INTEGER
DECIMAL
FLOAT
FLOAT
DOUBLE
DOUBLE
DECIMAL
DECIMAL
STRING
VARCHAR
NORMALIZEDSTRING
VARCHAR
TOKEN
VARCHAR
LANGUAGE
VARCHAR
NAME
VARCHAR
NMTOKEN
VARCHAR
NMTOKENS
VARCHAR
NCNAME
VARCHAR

**WHAT THE EXERCISE ASKS**
No line may be left out; the records are to be transcribed in full.

**ANSWER SPACE**
INTEGER
DECIMAL
FLOAT
FLOAT
DOUBLE
DOUBLE
DECIMAL
DECIMAL
STRING
VARCHAR
NORMALIZEDSTRING
VARCHAR
TOKEN
VARCHAR
LANGUAGE
VARCHAR
NAME
VARCHAR
NMTOKEN
VARCHAR
NMTOKENS
VARCHAR
NCNAME
VARCHAR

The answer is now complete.